If you think of a chromosome, what comes to mind? Most people imagine the twisted ‘X’ shape seen in the media and textbooks. Chromosomes do in fact look like this for a brief period in their life cycle, but most of the time these images are inaccurate.
However, researchers from Harvard University Graduate School of Arts and Sciences are hoping to change that. In a study published in Cell, Jun-Han Su and colleagues have reported a method of creating stunning 3D images of human chromosomes that they hope will be used to educate the next generation of scientists. Capable of more than just impressive imagery, the technology could be used to understand the inner workings of our chromosomes in finer detail than ever before.

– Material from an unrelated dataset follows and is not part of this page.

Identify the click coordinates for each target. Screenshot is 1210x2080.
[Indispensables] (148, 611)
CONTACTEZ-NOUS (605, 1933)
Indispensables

"It's quite important to determine the 3D organization," said Xiaowei Zhuang, a David B. Arnold, Jr. professor of Science, in a statement, "to understand the molecular mechanisms underlying the organization and to also understand how this organization regulates genome function."
Chromosomes are structures within our cells that contain all our DNA. The DNA is first wound around proteins to form chromatin, which is further wound and packed tightly to create chromosomes. Humans have 23 pairs of chromosomes in each cell, with one of each coming from the father and one from the mother.
Whilst we have relatively good ways of imaging chromosomes in 2D, creating an imaging technique that can visualize the tiny, densely packed chromatin in 3D is a challenge. To solve this problem, the team devised a way of deciphering the fine details of the chromosome structure – they created a genetic ‘dot-to-dot’. Within a chromosome, there are many regions of DNA in which the sequence is known to the researchers and can be tested for, called genetic loci. By imaging many loci rapidly, connecting them together and combining the deciphered structure with high-resolution microscopy images, a 3D image of the chromosome can be created in impressive detail.
The idea builds upon existing technology called fluorescence in-situ hybridization (FISH), which uses fluorescent probes to visualize specified regions of DNA, but this technology has a much higher throughput and leverages the data to impressive 3D images.
A chromosome 3D imaging technique has massive implications for understanding gene interactions within a chromosome, and the team were eager to put it to use. After the structure was created, Zhuang and colleagues analyzed the data to determine how the chromosome structure changes to most efficiently read the genes contained within. They discovered that areas with high gene content would move to similar regions of the chromosome, where it is likely high levels of gene transcription occurs, while areas of low gene content will only go to the same place if they share the same chromosome.
Despite the impressive findings, the authors outline limitations to their new method. To image the chromosome structure, specific targeted loci need to be used, so unknown stretches of DNA cannot be imaged. They also state that the imaging process may slightly alter the structure of the chromatin, which may render it less effective than alternatives when imaging extremely small structures.
The researchers will continue their work and utilize results from other labs to fully understand the structure of chromosomes in every cell of the body – an ambitious but possible goal with such technology.